### What is required
While you copy the lines below, skip the pictures and keep the rest exact.

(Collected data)
----------------
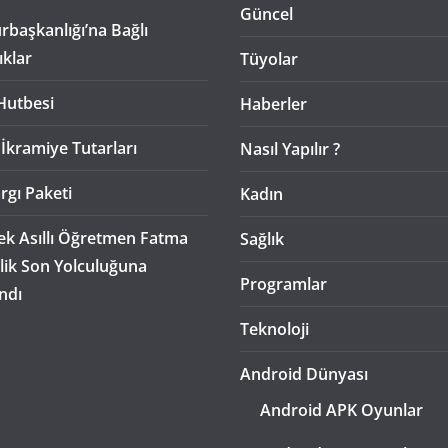
Güncel
başkanlığı’na Bağlı
ıklar
Tüyolar
Hutbesi
Haberler
 İkramiye Tutarları
Nasıl Yapılır ?
rgı Paketi
Kadın
k Asıllı Öğretmen Fatma
Sağlık
lik Son Yolculuğuna
Programlar
ndı
Teknoloji
Android Dünyası
Android APK Oyunlar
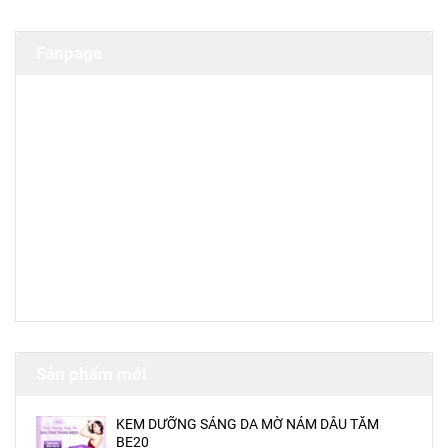
Fanpage
Sản phẩm mới
KEM DƯỠNG SÁNG DA MỜ NÁM DÂU TẰM
BE20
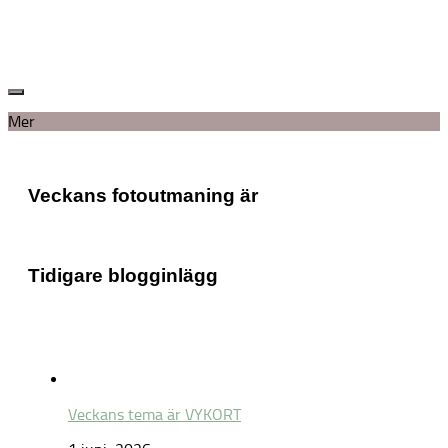
Mer
Veckans fotoutmaning är
Tidigare blogginlägg
Veckans tema är VYKORT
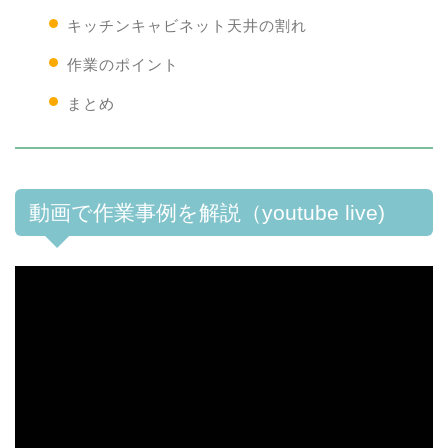
キッチンキャビネット天井の割れ
作業のポイント
まとめ
動画で作業事例を解説（youtube live)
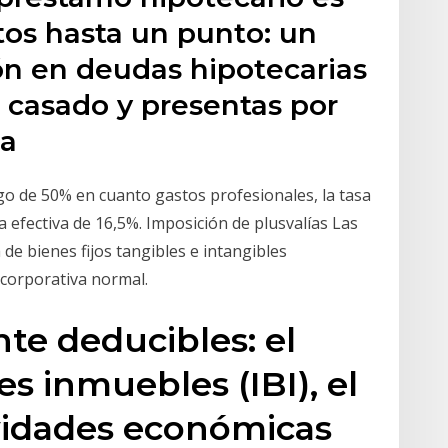
os hasta un punto: un
n en deudas hipotecarias
 casado y presentas por
la
o de 50% en cuanto gastos profesionales, la tasa
a efectiva de 16,5%. Imposición de plusvalías Las
 de bienes fijos tangibles e intangibles
corporativa normal.
nte deducibles: el
s inmuebles (IBI), el
vidades económicas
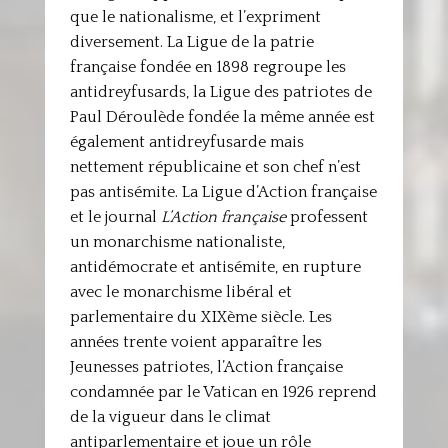
que le nationalisme, et l’expriment
diversement. La Ligue de la patrie
française fondée en 1898 regroupe les
antidreyfusards, la Ligue des patriotes de
Paul Déroulède fondée la même année est
également antidreyfusarde mais
nettement républicaine et son chef n’est
pas antisémite. La Ligue d’Action française
et le journal
L’Action française
professent
un monarchisme nationaliste,
antidémocrate et antisémite, en rupture
avec le monarchisme libéral et
parlementaire du XIXème siècle. Les
années trente voient apparaître les
Jeunesses patriotes, l’Action française
condamnée par le Vatican en 1926 reprend
de la vigueur dans le climat
antiparlementaire et joue un rôle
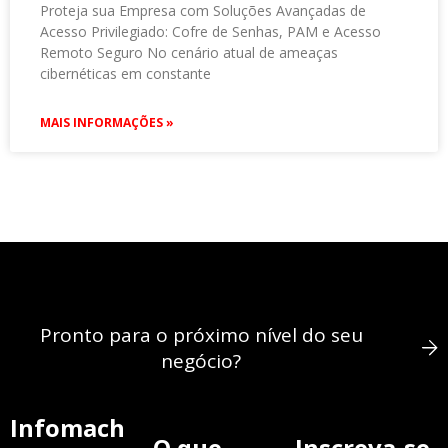
Proteja sua Empresa com Soluções Avançadas de
Acesso Privilegiado: Cofre de Senhas, PAM e Acesso
Remoto Seguro No cenário atual de ameaças
cibernéticas em constante
MAIS INFORMAÇÕES »
Pronto para o próximo nível do seu
negócio?
Infomach
O que
Inscreva-se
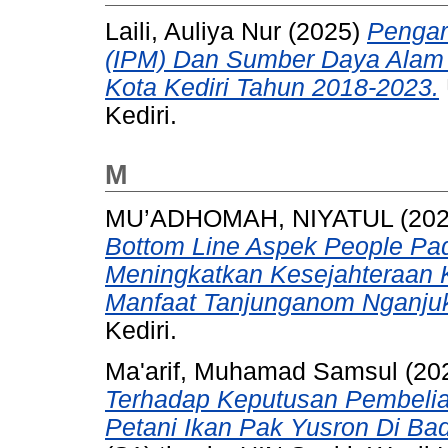
Laili, Auliya Nur
(2025)
Pengar
(IPM) Dan Sumber Daya Alam
Kota Kediri Tahun 2018-2023.
Kediri.
M
MU’ADHOMAH, NIYATUL
(20
Bottom Line Aspek People Pa
Meningkatkan Kesejahteraan 
Manfaat Tanjunganom Nganjuk
Kediri.
Ma'arif, Muhamad Samsul
(20
Terhadap Keputusan Pembelia
Petani Ikan Pak Yusron Di Bad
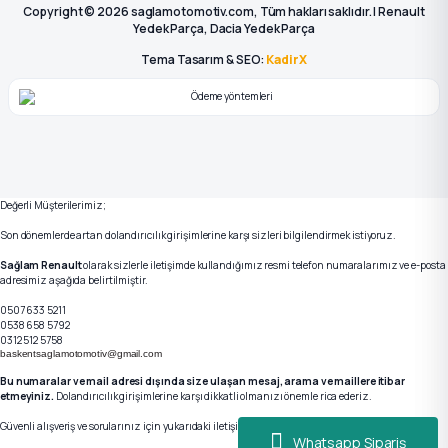
Copyright © 2026 saglamotomotiv.com, Tüm hakları saklıdır. | Renault
Yedek Parça, Dacia Yedek Parça
Tema Tasarım & SEO:
KadirX
Değerli Müşterilerimiz;
Son dönemlerde artan dolandırıcılık girişimlerine karşı sizleri bilgilendirmek istiyoruz.
Sağlam Renault
olarak sizlerle iletişimde kullandığımız resmi telefon numaralarımız ve e-posta
adresimiz aşağıda belirtilmiştir.
0507 633 5211
0538 658 5792
0312 512 5758
baskentsaglamotomotiv@gmail.com
Bu numaralar ve mail adresi dışında size ulaşan mesaj, arama ve maillere itibar
etmeyiniz.
Dolandırıcılık girişimlerine karşı dikkatli olmanızı önemle rica ederiz.
Güvenli alışveriş ve sorularınız için yukarıdaki iletişim kanallarımızdan bizlere ulaşabilirsiniz.
Whatsapp Sipariş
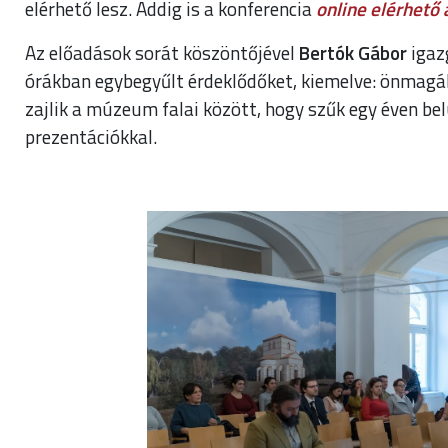
elérhető lesz. Addig is a konferencia
online elérhető
Az előadások sorát köszöntőjével
Bertók Gábor
igaz
órákban egybegyűlt érdeklődőket, kiemelve: önmagáb
zajlik a múzeum falai között, hogy szűk egy éven be
prezentációkkal.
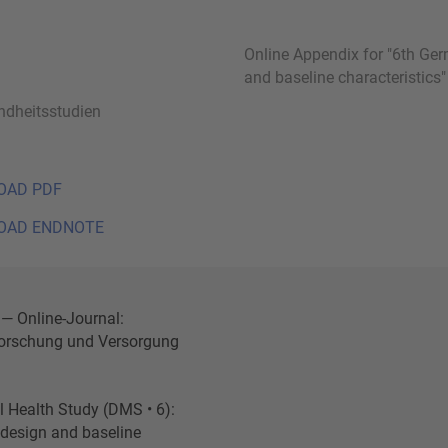
Online Appendix for "6th Ger
and baseline characteristics"
dheitsstudien
OAD PDF
OAD ENDNOTE
 — Online-Journal:
orschung und Versorgung
 Health Study (DMS • 6):
y design and baseline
----------------
### Solution for this exercise
Güncel
başkanlığı’na Bağlı
ıklar
Tüyolar
Hutbesi
Haberler
 İkramiye Tutarları
Nasıl Yapılır ?
rgı Paketi
Kadın
k Asıllı Öğretmen Fatma
Sağlık
lik Son Yolculuğuna
Programlar
ndı
Teknoloji
Android Dünyası
Android APK Oyunlar
Fanpage
Sản phẩm mới
KEM DƯỠNG SÁNG DA MỜ NÁM DÂU TẰM
BE20
Mer
Veckans fotoutmaning är
Tidigare blogginlägg
Veckans tema är VYKORT
キッチンキャビネット天井の割れ
作業のポイント
まとめ
動画で作業事例を解説（youtube live)
os hasta un punto: un
n en deudas hipotecarias
 casado y presentas por
la
o de 50% en cuanto gastos profesionales, la tasa
a efectiva de 16,5%. Imposición de plusvalías Las
 de bienes fijos tangibles e intangibles
corporativa normal.
nte deducibles: el
s inmuebles (IBI), el
vidades económicas
que le nationalisme, et l’expriment
diversement. La Ligue de la patrie
française fondée en 1898 regroupe les
antidreyfusards, la Ligue des patriotes de
Paul Déroulède fondée la même année est
également antidreyfusarde mais
nettement républicaine et son chef n’est
pas antisémite. La Ligue d’Action française
et le journal
L’Action française
professent
un monarchisme nationaliste,
antidémocrate et antisémite, en rupture
avec le monarchisme libéral et
parlementaire du XIXème siècle. Les
années trente voient apparaître les
Jeunesses patriotes, l’Action française
condamnée par le Vatican en 1926 reprend
de la vigueur dans le climat
antiparlementaire et joue un rôle
Proteja sua Empresa com Soluções Avançadas de
Acesso Privilegiado: Cofre de Senhas, PAM e Acesso
Remoto Seguro No cenário atual de ameaças
cibernéticas em constante
MAIS INFORMAÇÕES »
Pronto para o próximo nível do seu
negócio?
Infomach
O que
Inscreva-se
Laili, Auliya Nur
(2025)
Pengar
(IPM) Dan Sumber Daya Alam
Kota Kediri Tahun 2018-2023.
Kediri.
M
MU’ADHOMAH, NIYATUL
(20
Bottom Line Aspek People Pa
Meningkatkan Kesejahteraan 
Manfaat Tanjunganom Nganjuk
Kediri.
Ma'arif, Muhamad Samsul
(20
Terhadap Keputusan Pembelia
Petani Ikan Pak Yusron Di Bad
Copyright © 2026 saglamotomotiv.com, Tüm hakları saklıdır. | Renault
Yedek Parça, Dacia Yedek Parça
Tema Tasarım & SEO:
KadirX
Değerli Müşterilerimiz;
Son dönemlerde artan dolandırıcılık girişimlerine karşı sizleri bilgilendirmek istiyoruz.
Sağlam Renault
olarak sizlerle iletişimde kullandığımız resmi telefon numaralarımız ve e-posta
adresimiz aşağıda belirtilmiştir.
0507 633 5211
0538 658 5792
0312 512 5758
baskentsaglamotomotiv@gmail.com
Bu numaralar ve mail adresi dışında size ulaşan mesaj, arama ve maillere itibar
etmeyiniz.
Dolandırıcılık girişimlerine karşı dikkatli olmanızı önemle rica ederiz.
Güvenli alışveriş ve sorularınız için yukarıdaki iletişim kanallarımızdan bizlere ulaşabilirsiniz.
Whatsapp Sipariş
elérhető lesz. Addig is a konferencia
online elérhető
Az előadások sorát köszöntőjével
Bertók Gábor
igaz
órákban egybegyűlt érdeklődőket, kiemelve: önmagáb
zajlik a múzeum falai között, hogy szűk egy éven be
prezentációkkal.
Online Appendix for "6th Ger
and baseline characteristics"
dheitsstudien
OAD PDF
OAD ENDNOTE
 — Online-Journal:
orschung und Versorgung
 Health Study (DMS • 6):
y design and baseline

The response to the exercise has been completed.